PROBLEM DESCRIPTION
In the copy, include every entry exactly but none of the images.

RECORDED INFORMATION

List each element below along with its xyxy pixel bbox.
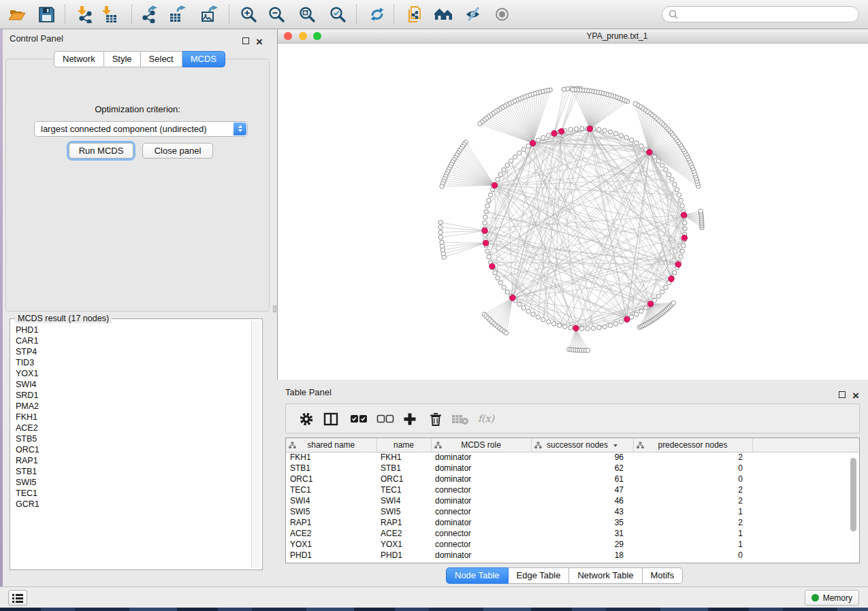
mcds-result-item[interactable]: SRD1: [12, 390, 251, 401]
column-header-shared-name[interactable]: shared name: [286, 438, 376, 452]
open-file-button[interactable]: [7, 5, 27, 24]
column-header-predecessor-nodes[interactable]: predecessor nodes: [633, 438, 752, 452]
maximize-window-icon[interactable]: [313, 32, 321, 40]
scrollbar-thumb[interactable]: [850, 458, 856, 531]
status-bar: Memory: [0, 587, 868, 608]
hide-graphics-details-button[interactable]: [464, 5, 483, 24]
network-overview-button[interactable]: [434, 5, 453, 24]
table-row[interactable]: ACE2ACE2connector311: [286, 528, 860, 539]
zoom-in-button[interactable]: [239, 5, 258, 24]
mcds-result-item[interactable]: STP4: [12, 346, 251, 357]
clone-network-button[interactable]: [405, 5, 424, 24]
tab-mcds[interactable]: MCDS: [182, 51, 225, 67]
add-column-button[interactable]: [400, 410, 420, 429]
close-panel-icon[interactable]: ×: [852, 390, 859, 402]
task-history-button[interactable]: [8, 590, 27, 606]
table-settings-button[interactable]: [296, 410, 317, 429]
column-header-name[interactable]: name: [376, 438, 431, 452]
export-image-button[interactable]: [200, 5, 219, 24]
mcds-result-item[interactable]: TEC1: [12, 488, 251, 499]
select-all-columns-button[interactable]: [349, 410, 369, 429]
tab-network-table[interactable]: Network Table: [569, 567, 642, 584]
deselect-all-columns-button[interactable]: [375, 410, 396, 429]
splitter-handle[interactable]: [273, 306, 276, 312]
import-network-button[interactable]: [75, 5, 94, 24]
float-panel-icon[interactable]: [242, 35, 249, 47]
zoom-selected-button[interactable]: [328, 5, 347, 24]
zoom-out-button[interactable]: [267, 5, 286, 24]
export-image-icon: [201, 5, 219, 23]
criterion-dropdown[interactable]: largest connected component (undirected): [34, 121, 248, 137]
zoom-fit-icon: [298, 5, 316, 23]
zoom-fit-button[interactable]: [298, 5, 317, 24]
table-row[interactable]: TEC1TEC1connector472: [286, 484, 860, 495]
control-panel-title: Control Panel: [10, 33, 63, 44]
tab-edge-table[interactable]: Edge Table: [509, 567, 570, 584]
export-table-button[interactable]: [168, 5, 187, 24]
import-table-button[interactable]: [99, 5, 118, 24]
table-row[interactable]: FKH1FKH1dominator962: [286, 452, 860, 463]
mcds-result-item[interactable]: STB5: [12, 433, 251, 444]
export-network-icon: [141, 5, 159, 23]
mcds-result-item[interactable]: SWI5: [12, 477, 251, 488]
mcds-result-item[interactable]: TID3: [12, 357, 251, 368]
network-graph[interactable]: [278, 44, 868, 380]
attribute-icon: [534, 442, 542, 451]
float-panel-icon[interactable]: [839, 389, 846, 401]
network-canvas[interactable]: [278, 44, 868, 380]
vertical-splitter[interactable]: [272, 29, 277, 587]
table-row[interactable]: ORC1ORC1dominator610: [286, 474, 860, 484]
network-nodes[interactable]: [438, 86, 704, 352]
close-panel-button[interactable]: Close panel: [142, 143, 213, 159]
tab-motifs[interactable]: Motifs: [643, 567, 684, 584]
mcds-result-item[interactable]: ACE2: [12, 423, 251, 433]
list-scrollbar[interactable]: [251, 320, 261, 568]
show-graphics-details-button[interactable]: [492, 5, 511, 24]
table-row[interactable]: STB1STB1dominator620: [286, 463, 860, 474]
table-row[interactable]: YOX1YOX1connector291: [286, 539, 860, 550]
close-panel-icon[interactable]: ×: [256, 36, 263, 48]
function-builder-button[interactable]: f(x): [477, 410, 498, 429]
tab-network[interactable]: Network: [54, 51, 104, 67]
memory-button[interactable]: Memory: [805, 590, 859, 606]
memory-status-icon: [811, 594, 819, 601]
mcds-result-item[interactable]: SWI4: [12, 379, 251, 390]
mcds-result-item[interactable]: GCR1: [12, 499, 251, 510]
column-header-mcds-role[interactable]: MCDS role: [431, 438, 531, 452]
tab-node-table[interactable]: Node Table: [446, 567, 509, 584]
mcds-hub-node: [587, 126, 592, 131]
export-network-button[interactable]: [140, 5, 159, 24]
table-row[interactable]: SWI4SWI4dominator462: [286, 495, 860, 506]
save-session-button[interactable]: [37, 5, 56, 24]
search-input[interactable]: [679, 10, 853, 19]
close-window-icon[interactable]: [284, 32, 292, 40]
minimize-window-icon[interactable]: [299, 32, 307, 40]
table-row[interactable]: PHD1PHD1dominator180: [286, 550, 860, 561]
table-row[interactable]: SWI5SWI5connector431: [286, 506, 860, 517]
column-header-successor-nodes[interactable]: successor nodes: [531, 438, 633, 452]
sort-desc-icon: [613, 444, 617, 449]
search-field[interactable]: [662, 6, 859, 22]
tab-style[interactable]: Style: [104, 51, 141, 67]
network-window-titlebar[interactable]: YPA_prune.txt_1: [278, 29, 868, 44]
mcds-result-item[interactable]: YOX1: [12, 368, 251, 379]
column-header-filler: [752, 438, 860, 452]
show-columns-button[interactable]: [321, 410, 341, 429]
delete-table-button[interactable]: [450, 410, 470, 429]
mcds-result-item[interactable]: FKH1: [12, 412, 251, 423]
mcds-hub-node: [675, 261, 681, 267]
delete-column-button[interactable]: [425, 410, 446, 429]
toolbar-separator: [393, 5, 394, 24]
mcds-result-item[interactable]: STB1: [12, 466, 251, 477]
refresh-button[interactable]: [368, 5, 387, 24]
network-title: YPA_prune.txt_1: [278, 31, 868, 41]
mcds-result-item[interactable]: PHD1: [12, 325, 251, 335]
run-mcds-button[interactable]: Run MCDS: [69, 143, 133, 159]
table-row[interactable]: RAP1RAP1dominator352: [286, 517, 860, 528]
mcds-result-item[interactable]: PMA2: [12, 401, 251, 412]
table-scrollbar[interactable]: [850, 454, 858, 561]
mcds-result-item[interactable]: RAP1: [12, 455, 251, 466]
mcds-result-item[interactable]: CAR1: [12, 335, 251, 346]
mcds-result-item[interactable]: ORC1: [12, 444, 251, 455]
tab-select[interactable]: Select: [141, 51, 182, 67]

TASK SOLUTION
List each element below along with its xyxy pixel bbox.
mcds-result-item[interactable]: SRD1: [12, 390, 251, 401]
column-header-shared-name[interactable]: shared name: [286, 438, 376, 452]
open-file-button[interactable]: [7, 5, 27, 24]
column-header-predecessor-nodes[interactable]: predecessor nodes: [633, 438, 752, 452]
maximize-window-icon[interactable]: [313, 32, 321, 40]
scrollbar-thumb[interactable]: [850, 458, 856, 531]
status-bar: Memory: [0, 587, 868, 608]
hide-graphics-details-button[interactable]: [464, 5, 483, 24]
network-overview-button[interactable]: [434, 5, 453, 24]
table-row[interactable]: ACE2ACE2connector311: [286, 528, 860, 539]
zoom-in-button[interactable]: [239, 5, 258, 24]
mcds-result-item[interactable]: STP4: [12, 346, 251, 357]
clone-network-button[interactable]: [405, 5, 424, 24]
tab-mcds[interactable]: MCDS: [182, 51, 225, 67]
add-column-button[interactable]: [400, 410, 420, 429]
close-panel-icon[interactable]: ×: [852, 390, 859, 402]
task-history-button[interactable]: [8, 590, 27, 606]
table-settings-button[interactable]: [296, 410, 317, 429]
column-header-name[interactable]: name: [376, 438, 431, 452]
export-image-button[interactable]: [200, 5, 219, 24]
mcds-result-item[interactable]: TEC1: [12, 488, 251, 499]
select-all-columns-button[interactable]: [349, 410, 369, 429]
tab-network-table[interactable]: Network Table: [569, 567, 642, 584]
deselect-all-columns-button[interactable]: [375, 410, 396, 429]
splitter-handle[interactable]: [273, 306, 276, 312]
import-network-button[interactable]: [75, 5, 94, 24]
float-panel-icon[interactable]: [242, 35, 249, 47]
zoom-selected-button[interactable]: [328, 5, 347, 24]
zoom-out-button[interactable]: [267, 5, 286, 24]
export-image-icon: [201, 5, 219, 23]
criterion-dropdown[interactable]: largest connected component (undirected): [34, 121, 248, 137]
zoom-fit-icon: [298, 5, 316, 23]
zoom-fit-button[interactable]: [298, 5, 317, 24]
table-row[interactable]: TEC1TEC1connector472: [286, 484, 860, 495]
control-panel-title: Control Panel: [10, 33, 63, 44]
tab-edge-table[interactable]: Edge Table: [509, 567, 570, 584]
export-table-button[interactable]: [168, 5, 187, 24]
import-table-button[interactable]: [99, 5, 118, 24]
table-row[interactable]: FKH1FKH1dominator962: [286, 452, 860, 463]
mcds-result-item[interactable]: STB5: [12, 433, 251, 444]
export-network-icon: [141, 5, 159, 23]
mcds-result-item[interactable]: SWI5: [12, 477, 251, 488]
mcds-result-item[interactable]: TID3: [12, 357, 251, 368]
network-graph[interactable]: [278, 44, 868, 380]
attribute-icon: [534, 442, 542, 451]
float-panel-icon[interactable]: [839, 389, 846, 401]
network-canvas[interactable]: [278, 44, 868, 380]
vertical-splitter[interactable]: [272, 29, 277, 587]
table-row[interactable]: ORC1ORC1dominator610: [286, 474, 860, 484]
network-nodes[interactable]: [438, 86, 704, 352]
close-panel-button[interactable]: Close panel: [142, 143, 213, 159]
tab-motifs[interactable]: Motifs: [643, 567, 684, 584]
mcds-result-item[interactable]: ACE2: [12, 423, 251, 433]
list-scrollbar[interactable]: [251, 320, 261, 568]
show-graphics-details-button[interactable]: [492, 5, 511, 24]
table-row[interactable]: STB1STB1dominator620: [286, 463, 860, 474]
table-row[interactable]: YOX1YOX1connector291: [286, 539, 860, 550]
close-panel-icon[interactable]: ×: [256, 36, 263, 48]
function-builder-button[interactable]: f(x): [477, 410, 498, 429]
tab-network[interactable]: Network: [54, 51, 104, 67]
memory-button[interactable]: Memory: [805, 590, 859, 606]
memory-status-icon: [811, 594, 819, 601]
mcds-result-item[interactable]: SWI4: [12, 379, 251, 390]
mcds-result-item[interactable]: GCR1: [12, 499, 251, 510]
column-header-mcds-role[interactable]: MCDS role: [431, 438, 531, 452]
tab-node-table[interactable]: Node Table: [446, 567, 509, 584]
mcds-hub-node: [587, 126, 592, 131]
export-network-button[interactable]: [140, 5, 159, 24]
table-row[interactable]: SWI4SWI4dominator462: [286, 495, 860, 506]
save-session-button[interactable]: [37, 5, 56, 24]
search-input[interactable]: [679, 10, 853, 19]
close-window-icon[interactable]: [284, 32, 292, 40]
minimize-window-icon[interactable]: [299, 32, 307, 40]
table-row[interactable]: PHD1PHD1dominator180: [286, 550, 860, 561]
table-row[interactable]: SWI5SWI5connector431: [286, 506, 860, 517]
column-header-successor-nodes[interactable]: successor nodes: [531, 438, 633, 452]
sort-desc-icon: [613, 444, 617, 449]
search-field[interactable]: [662, 6, 859, 22]
tab-style[interactable]: Style: [104, 51, 141, 67]
network-window-titlebar[interactable]: YPA_prune.txt_1: [278, 29, 868, 44]
mcds-result-item[interactable]: YOX1: [12, 368, 251, 379]
column-header-filler: [752, 438, 860, 452]
show-columns-button[interactable]: [321, 410, 341, 429]
delete-table-button[interactable]: [450, 410, 470, 429]
mcds-result-item[interactable]: FKH1: [12, 412, 251, 423]
mcds-hub-node: [675, 261, 681, 267]
delete-column-button[interactable]: [425, 410, 446, 429]
toolbar-separator: [393, 5, 394, 24]
mcds-result-item[interactable]: STB1: [12, 466, 251, 477]
refresh-button[interactable]: [368, 5, 387, 24]
network-title: YPA_prune.txt_1: [278, 31, 868, 41]
mcds-result-item[interactable]: PHD1: [12, 325, 251, 335]
run-mcds-button[interactable]: Run MCDS: [69, 143, 133, 159]
table-row[interactable]: RAP1RAP1dominator352: [286, 517, 860, 528]
mcds-result-item[interactable]: PMA2: [12, 401, 251, 412]
table-scrollbar[interactable]: [850, 454, 858, 561]
mcds-result-item[interactable]: RAP1: [12, 455, 251, 466]
mcds-result-item[interactable]: CAR1: [12, 335, 251, 346]
mcds-result-item[interactable]: ORC1: [12, 444, 251, 455]
tab-select[interactable]: Select: [141, 51, 182, 67]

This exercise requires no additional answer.